Required work:
Gather every line in the records below that contains the word "menu".

Records for this task:

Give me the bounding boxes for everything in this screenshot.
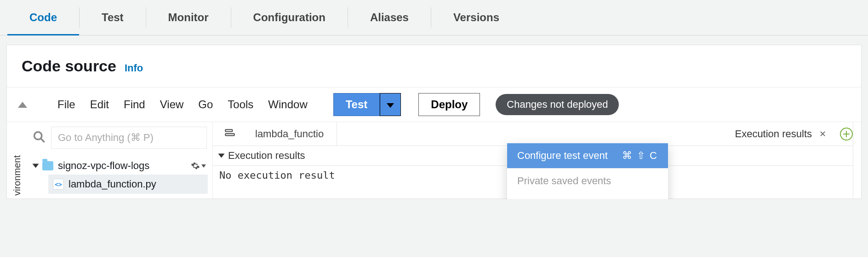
menu-file[interactable]: File <box>55 98 78 111</box>
goto-anything-input[interactable]: Go to Anything (⌘ P) <box>51 127 207 149</box>
code-source-panel: Code source Info File Edit Find View Go … <box>6 45 862 199</box>
editor-column: lambda_functio Execution results ✕ Execu… <box>213 122 853 199</box>
keyboard-shortcut: ⌘ ⇧ C <box>622 150 658 162</box>
file-tree: signoz-vpc-flow-logs <> lambda_function.… <box>27 153 212 199</box>
dropdown-item-label: Configure test event <box>517 150 608 162</box>
chevron-down-icon <box>201 164 206 168</box>
ide-area: vironment Go to Anything (⌘ P) signoz-vp… <box>7 122 861 199</box>
panel-header: Code source Info <box>7 45 861 87</box>
tab-aliases[interactable]: Aliases <box>348 0 431 35</box>
svg-rect-2 <box>225 129 232 131</box>
tree-file-row[interactable]: <> lambda_function.py <box>48 175 208 194</box>
right-gutter <box>853 122 861 199</box>
test-button-group: Test <box>333 93 401 116</box>
deploy-button[interactable]: Deploy <box>418 93 480 116</box>
tab-configuration[interactable]: Configuration <box>231 0 348 35</box>
test-dropdown-button[interactable] <box>380 93 401 116</box>
svg-line-1 <box>41 139 45 142</box>
exec-tab-label: Execution results <box>735 128 812 140</box>
dropdown-configure-test-event[interactable]: Configure test event ⌘ ⇧ C <box>507 143 668 168</box>
tab-versions[interactable]: Versions <box>431 0 521 35</box>
menu-go[interactable]: Go <box>195 98 216 111</box>
collapse-up-icon[interactable] <box>18 102 27 108</box>
python-file-icon: <> <box>53 179 64 190</box>
file-explorer: Go to Anything (⌘ P) signoz-vpc-flow-log… <box>27 122 213 199</box>
editor-tabs: lambda_functio Execution results ✕ <box>213 122 853 146</box>
ide-toolbar: File Edit Find View Go Tools Window Test… <box>7 87 861 122</box>
file-name: lambda_function.py <box>69 178 156 190</box>
menu-window[interactable]: Window <box>265 98 310 111</box>
test-button[interactable]: Test <box>333 93 380 116</box>
tab-test[interactable]: Test <box>80 0 146 35</box>
environment-side-label[interactable]: vironment <box>7 122 27 199</box>
folder-icon <box>42 161 53 170</box>
search-icon[interactable] <box>33 130 46 145</box>
test-dropdown-menu: Configure test event ⌘ ⇧ C Private saved… <box>507 143 668 199</box>
chevron-down-icon <box>387 103 394 108</box>
close-icon[interactable]: ✕ <box>817 129 829 139</box>
search-row: Go to Anything (⌘ P) <box>27 122 212 153</box>
folder-name: signoz-vpc-flow-logs <box>58 160 149 172</box>
tree-settings[interactable] <box>191 161 206 170</box>
panel-title: Code source <box>22 57 116 75</box>
tree-folder-row[interactable]: signoz-vpc-flow-logs <box>32 157 208 175</box>
editor-tab-execution-results[interactable]: Execution results ✕ <box>730 128 834 140</box>
deploy-status-badge: Changes not deployed <box>496 94 619 115</box>
info-link[interactable]: Info <box>125 62 143 74</box>
dropdown-saved-event[interactable]: signoz-vpc-flow-logs <box>507 193 668 199</box>
chevron-down-icon <box>33 164 39 168</box>
outline-icon[interactable] <box>217 127 242 141</box>
top-tabs: Code Test Monitor Configuration Aliases … <box>0 0 868 35</box>
menu-tools[interactable]: Tools <box>225 98 256 111</box>
menu-view[interactable]: View <box>157 98 187 111</box>
add-tab-button[interactable] <box>840 128 853 140</box>
menu-edit[interactable]: Edit <box>87 98 112 111</box>
gear-icon <box>191 161 200 170</box>
dropdown-heading: Private saved events <box>507 169 668 193</box>
chevron-down-icon <box>218 154 225 158</box>
tab-monitor[interactable]: Monitor <box>146 0 231 35</box>
exec-header-label: Execution results <box>228 150 305 162</box>
menu-find[interactable]: Find <box>121 98 148 111</box>
svg-point-0 <box>34 132 42 140</box>
editor-tab-file[interactable]: lambda_functio <box>242 122 337 146</box>
tab-code[interactable]: Code <box>7 0 79 35</box>
svg-rect-3 <box>225 134 234 135</box>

Answer space:
menu-file[interactable]: File <box>55 98 78 111</box>
menu-go[interactable]: Go <box>195 98 216 111</box>
menu-window[interactable]: Window <box>265 98 310 111</box>
test-dropdown-menu: Configure test event ⌘ ⇧ C Private saved… <box>507 143 668 199</box>
menu-tools[interactable]: Tools <box>225 98 256 111</box>
menu-view[interactable]: View <box>157 98 187 111</box>
menu-edit[interactable]: Edit <box>87 98 112 111</box>
menu-find[interactable]: Find <box>121 98 148 111</box>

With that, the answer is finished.